Maggie sampai di Mall tak lama setelah panggilannya pada Sam berakhir. Maggie memilih barang mewah di toko-toko yang tersedia di mall mulai dari kacamata, alat make-up, pakaian, parfum, tas, dan masih banyak lagi, tidak termasuk buku. Maggie tak pernah suka membaca novel. Ia membuka majalah pun hanya untuk melihat produk yang di promosikan. Dia benci dengan kumpulan kata dalam buku. Atas dasar apa wanita disleksia menyukai buku?

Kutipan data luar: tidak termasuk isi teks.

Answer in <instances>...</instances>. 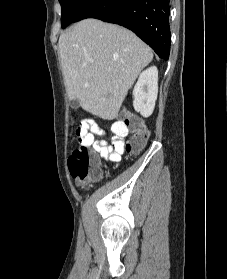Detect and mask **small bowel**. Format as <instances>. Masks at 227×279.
Here are the masks:
<instances>
[{
  "label": "small bowel",
  "mask_w": 227,
  "mask_h": 279,
  "mask_svg": "<svg viewBox=\"0 0 227 279\" xmlns=\"http://www.w3.org/2000/svg\"><path fill=\"white\" fill-rule=\"evenodd\" d=\"M82 129H86L92 136L93 141L91 143V147L102 158H105L113 163L121 161L122 156L126 153L125 137L127 136V129L121 124V122H113L111 124V144H108L104 138H101V136L106 134L103 121L89 119L85 122ZM75 181L80 184L78 178H75Z\"/></svg>",
  "instance_id": "c3829d8e"
}]
</instances>
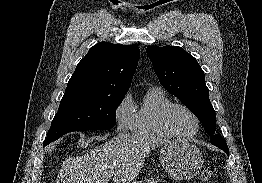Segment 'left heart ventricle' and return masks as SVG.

Buku adalah musuh terbesar penderita penyakit itu. Proses berbelanjanya berlangsung cukup lama. Hingga matanya menangkap sosok Sam dengan wanita lain memilih berlian di mall yang sama. Wanita itu sungguh cantik bak bidadari, mereka sedang membeli berlian sambil tertawa. Maggie cemburu dan melangkah mendekati mereka. Penyakit marahnya menyerang dirinya. Dia tak bisa mengontrol emosinya. Apa yang ia lihat sungguh membuatnya kesal.